Each line of the data is to be output verbatim, with the images removed.
==================================================
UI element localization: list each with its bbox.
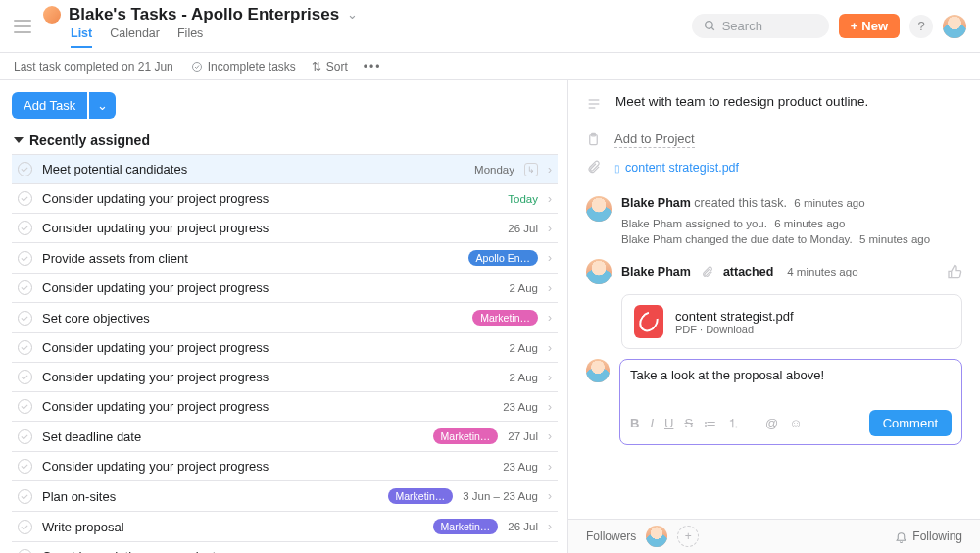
task-name: Meet potential candidates <box>42 162 465 176</box>
tab-list[interactable]: List <box>71 26 92 48</box>
help-button[interactable]: ? <box>909 15 933 38</box>
complete-checkbox[interactable] <box>18 251 32 266</box>
task-row[interactable]: Consider updating your project progress2… <box>12 332 558 362</box>
task-row[interactable]: Meet potential candidatesMonday↳› <box>12 154 558 183</box>
add-follower-button[interactable]: + <box>677 526 699 547</box>
task-due-date: 23 Aug <box>503 401 538 413</box>
chevron-right-icon: › <box>548 311 552 325</box>
complete-checkbox[interactable] <box>18 520 32 534</box>
attachment-card[interactable]: content strategist.pdf PDF · Download <box>621 294 962 349</box>
chevron-right-icon: › <box>548 400 552 414</box>
project-color-swatch <box>43 6 61 24</box>
comment-button[interactable]: Comment <box>869 410 952 436</box>
task-row[interactable]: Consider updating your project progress2… <box>12 273 558 302</box>
task-row[interactable]: Consider updating your project progress2… <box>12 451 558 480</box>
section-header[interactable]: Recently assigned <box>12 128 558 154</box>
task-row[interactable]: Plan on-sitesMarketin…3 Jun – 23 Aug› <box>12 480 558 511</box>
task-row[interactable]: Provide assets from clientApollo En…› <box>12 242 558 273</box>
task-tag[interactable]: Marketin… <box>388 488 454 504</box>
title-block: Blake's Tasks - Apollo Enterprises ⌄ Lis… <box>43 5 358 48</box>
task-row[interactable]: Write proposalMarketin…26 Jul› <box>12 511 558 541</box>
emoji-icon[interactable]: ☺ <box>789 416 802 430</box>
chevron-right-icon: › <box>548 489 552 503</box>
mention-icon[interactable]: @ <box>765 416 778 430</box>
complete-checkbox[interactable] <box>18 459 32 474</box>
chevron-right-icon: › <box>548 192 552 206</box>
task-row[interactable]: Consider updating your project progress2… <box>12 362 558 391</box>
task-due-date: 2 Aug <box>510 372 538 383</box>
chevron-right-icon: › <box>548 222 552 235</box>
attachment-name: content strategist.pdf <box>675 309 794 324</box>
complete-checkbox[interactable] <box>18 221 32 235</box>
chevron-right-icon: › <box>548 460 552 474</box>
complete-checkbox[interactable] <box>18 280 32 295</box>
chevron-right-icon: › <box>548 251 552 265</box>
following-toggle[interactable]: Following <box>895 529 962 543</box>
task-due-date: Monday <box>474 164 514 176</box>
add-to-project-link[interactable]: Add to Project <box>614 131 695 148</box>
paperclip-icon <box>586 160 601 175</box>
task-name: Consider updating your project progress <box>42 340 500 355</box>
complete-checkbox[interactable] <box>18 162 32 176</box>
comment-text[interactable]: Take a look at the proposal above! <box>630 368 952 410</box>
italic-icon[interactable]: I <box>650 416 654 430</box>
complete-checkbox[interactable] <box>18 399 32 414</box>
add-task-button[interactable]: Add Task <box>12 92 87 119</box>
complete-checkbox[interactable] <box>18 311 32 326</box>
chevron-right-icon: › <box>548 520 552 533</box>
add-task-dropdown[interactable]: ⌄ <box>89 92 116 119</box>
task-row[interactable]: Consider updating your project progress2… <box>12 391 558 421</box>
tab-files[interactable]: Files <box>177 26 203 48</box>
sort-button[interactable]: ⇅ Sort <box>312 60 348 74</box>
complete-checkbox[interactable] <box>18 429 32 444</box>
strike-icon[interactable]: S <box>684 416 693 430</box>
task-due-date: Today <box>508 193 538 205</box>
complete-checkbox[interactable] <box>18 191 32 206</box>
complete-checkbox[interactable] <box>18 489 32 504</box>
topbar: Blake's Tasks - Apollo Enterprises ⌄ Lis… <box>0 0 980 53</box>
task-due-date: 26 Jul <box>508 223 538 234</box>
task-name: Write proposal <box>42 520 423 534</box>
task-tag[interactable]: Marketin… <box>433 428 499 444</box>
task-name: Consider updating your project progress <box>42 459 493 474</box>
task-row[interactable]: Consider updating your project progressT… <box>12 541 558 553</box>
task-list-pane: Add Task ⌄ Recently assigned Meet potent… <box>0 80 568 553</box>
new-button[interactable]: +New <box>839 14 900 38</box>
task-name: Set core objectives <box>42 311 463 326</box>
underline-icon[interactable]: U <box>664 416 673 430</box>
filter-incomplete[interactable]: Incomplete tasks <box>191 60 296 74</box>
more-actions-icon[interactable]: ••• <box>364 60 382 74</box>
activity-avatar <box>586 259 612 284</box>
attachment-link[interactable]: content strategist.pdf <box>614 161 739 175</box>
task-name: Consider updating your project progress <box>42 549 481 553</box>
sort-icon: ⇅ <box>312 60 321 74</box>
user-avatar[interactable] <box>943 15 966 38</box>
task-tag[interactable]: Apollo En… <box>468 250 538 266</box>
list-toolbar: Last task completed on 21 Jun Incomplete… <box>0 53 980 80</box>
task-row[interactable]: Set core objectivesMarketin…› <box>12 302 558 332</box>
menu-toggle-icon[interactable] <box>14 20 31 33</box>
comment-toolbar: B I U S ≔ ⒈ @ ☺ Comment <box>630 410 952 436</box>
follower-avatar[interactable] <box>646 526 667 547</box>
section-title: Recently assigned <box>29 132 150 148</box>
numbered-list-icon[interactable]: ⒈ <box>727 415 740 432</box>
task-tag[interactable]: Marketin… <box>472 310 538 326</box>
tab-calendar[interactable]: Calendar <box>110 26 160 48</box>
task-row[interactable]: Consider updating your project progress2… <box>12 213 558 242</box>
task-name: Consider updating your project progress <box>42 399 493 414</box>
bullet-list-icon[interactable]: ≔ <box>704 416 716 430</box>
bold-icon[interactable]: B <box>630 416 639 430</box>
chevron-right-icon: › <box>548 550 552 554</box>
search-input[interactable]: Search <box>692 14 829 38</box>
attachment-subtitle: PDF · Download <box>675 324 794 335</box>
task-row[interactable]: Consider updating your project progressT… <box>12 183 558 213</box>
task-tag[interactable]: Marketin… <box>433 519 499 534</box>
chevron-down-icon[interactable]: ⌄ <box>347 7 358 22</box>
complete-checkbox[interactable] <box>18 370 32 384</box>
complete-checkbox[interactable] <box>18 549 32 553</box>
chevron-right-icon: › <box>548 429 552 443</box>
like-button[interactable] <box>947 264 962 279</box>
task-row[interactable]: Set deadline dateMarketin…27 Jul› <box>12 421 558 451</box>
comment-input[interactable]: Take a look at the proposal above! B I U… <box>619 359 962 445</box>
complete-checkbox[interactable] <box>18 340 32 355</box>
==================================================
**Output**
UI element localization: list each with its bbox.
task-name: Meet potential candidates <box>42 162 465 176</box>
tab-list[interactable]: List <box>71 26 92 48</box>
help-button[interactable]: ? <box>909 15 933 38</box>
complete-checkbox[interactable] <box>18 251 32 266</box>
task-row[interactable]: Consider updating your project progress2… <box>12 332 558 362</box>
task-row[interactable]: Meet potential candidatesMonday↳› <box>12 154 558 183</box>
add-follower-button[interactable]: + <box>677 526 699 547</box>
task-due-date: 23 Aug <box>503 401 538 413</box>
chevron-right-icon: › <box>548 311 552 325</box>
complete-checkbox[interactable] <box>18 520 32 534</box>
attachment-card[interactable]: content strategist.pdf PDF · Download <box>621 294 962 349</box>
chevron-right-icon: › <box>548 400 552 414</box>
project-color-swatch <box>43 6 61 24</box>
comment-button[interactable]: Comment <box>869 410 952 436</box>
task-row[interactable]: Consider updating your project progress2… <box>12 273 558 302</box>
task-row[interactable]: Consider updating your project progress2… <box>12 451 558 480</box>
section-header[interactable]: Recently assigned <box>12 128 558 154</box>
task-row[interactable]: Plan on-sitesMarketin…3 Jun – 23 Aug› <box>12 480 558 511</box>
task-row[interactable]: Provide assets from clientApollo En…› <box>12 242 558 273</box>
task-tag[interactable]: Marketin… <box>388 488 454 504</box>
title-block: Blake's Tasks - Apollo Enterprises ⌄ Lis… <box>43 5 358 48</box>
task-row[interactable]: Write proposalMarketin…26 Jul› <box>12 511 558 541</box>
emoji-icon[interactable]: ☺ <box>789 416 802 430</box>
chevron-right-icon: › <box>548 489 552 503</box>
mention-icon[interactable]: @ <box>765 416 778 430</box>
complete-checkbox[interactable] <box>18 459 32 474</box>
chevron-right-icon: › <box>548 192 552 206</box>
task-row[interactable]: Consider updating your project progress2… <box>12 362 558 391</box>
task-due-date: 2 Aug <box>510 372 538 383</box>
chevron-right-icon: › <box>548 222 552 235</box>
attachment-name: content strategist.pdf <box>675 309 794 324</box>
complete-checkbox[interactable] <box>18 221 32 235</box>
chevron-right-icon: › <box>548 460 552 474</box>
complete-checkbox[interactable] <box>18 280 32 295</box>
chevron-right-icon: › <box>548 251 552 265</box>
following-toggle[interactable]: Following <box>895 529 962 543</box>
task-due-date: Monday <box>474 164 514 176</box>
add-to-project-link[interactable]: Add to Project <box>614 131 695 148</box>
paperclip-icon <box>586 160 601 175</box>
task-name: Consider updating your project progress <box>42 340 500 355</box>
complete-checkbox[interactable] <box>18 162 32 176</box>
comment-text[interactable]: Take a look at the proposal above! <box>630 368 952 410</box>
italic-icon[interactable]: I <box>650 416 654 430</box>
complete-checkbox[interactable] <box>18 399 32 414</box>
add-task-button[interactable]: Add Task <box>12 92 87 119</box>
complete-checkbox[interactable] <box>18 311 32 326</box>
chevron-right-icon: › <box>548 520 552 533</box>
add-task-dropdown[interactable]: ⌄ <box>89 92 116 119</box>
task-row[interactable]: Consider updating your project progress2… <box>12 391 558 421</box>
tab-files[interactable]: Files <box>177 26 203 48</box>
sort-button[interactable]: ⇅ Sort <box>312 60 348 74</box>
complete-checkbox[interactable] <box>18 429 32 444</box>
strike-icon[interactable]: S <box>684 416 693 430</box>
task-due-date: Today <box>508 193 538 205</box>
complete-checkbox[interactable] <box>18 191 32 206</box>
complete-checkbox[interactable] <box>18 489 32 504</box>
topbar: Blake's Tasks - Apollo Enterprises ⌄ Lis… <box>0 0 980 53</box>
task-due-date: 26 Jul <box>508 223 538 234</box>
task-name: Write proposal <box>42 520 423 534</box>
task-tag[interactable]: Marketin… <box>433 428 499 444</box>
task-name: Consider updating your project progress <box>42 459 493 474</box>
task-row[interactable]: Consider updating your project progressT… <box>12 541 558 553</box>
task-list-pane: Add Task ⌄ Recently assigned Meet potent… <box>0 80 568 553</box>
new-button[interactable]: +New <box>839 14 900 38</box>
task-name: Set core objectives <box>42 311 463 326</box>
underline-icon[interactable]: U <box>664 416 673 430</box>
filter-incomplete[interactable]: Incomplete tasks <box>191 60 296 74</box>
more-actions-icon[interactable]: ••• <box>364 60 382 74</box>
activity-avatar <box>586 259 612 284</box>
attachment-link[interactable]: content strategist.pdf <box>614 161 739 175</box>
task-name: Consider updating your project progress <box>42 549 481 553</box>
sort-icon: ⇅ <box>312 60 321 74</box>
user-avatar[interactable] <box>943 15 966 38</box>
task-tag[interactable]: Apollo En… <box>468 250 538 266</box>
list-toolbar: Last task completed on 21 Jun Incomplete… <box>0 53 980 80</box>
task-row[interactable]: Set core objectivesMarketin…› <box>12 302 558 332</box>
menu-toggle-icon[interactable] <box>14 20 31 33</box>
comment-toolbar: B I U S ≔ ⒈ @ ☺ Comment <box>630 410 952 436</box>
follower-avatar[interactable] <box>646 526 667 547</box>
section-title: Recently assigned <box>29 132 150 148</box>
numbered-list-icon[interactable]: ⒈ <box>727 415 740 432</box>
task-tag[interactable]: Marketin… <box>472 310 538 326</box>
tab-calendar[interactable]: Calendar <box>110 26 160 48</box>
task-row[interactable]: Consider updating your project progress2… <box>12 213 558 242</box>
task-name: Consider updating your project progress <box>42 399 493 414</box>
bullet-list-icon[interactable]: ≔ <box>704 416 716 430</box>
bold-icon[interactable]: B <box>630 416 639 430</box>
chevron-right-icon: › <box>548 550 552 554</box>
search-input[interactable]: Search <box>692 14 829 38</box>
attachment-subtitle: PDF · Download <box>675 324 794 335</box>
task-row[interactable]: Consider updating your project progressT… <box>12 183 558 213</box>
task-tag[interactable]: Marketin… <box>433 519 499 534</box>
chevron-down-icon[interactable]: ⌄ <box>347 7 358 22</box>
complete-checkbox[interactable] <box>18 370 32 384</box>
complete-checkbox[interactable] <box>18 549 32 553</box>
chevron-right-icon: › <box>548 429 552 443</box>
like-button[interactable] <box>947 264 962 279</box>
task-row[interactable]: Set deadline dateMarketin…27 Jul› <box>12 421 558 451</box>
comment-input[interactable]: Take a look at the proposal above! B I U… <box>619 359 962 445</box>
complete-checkbox[interactable] <box>18 340 32 355</box>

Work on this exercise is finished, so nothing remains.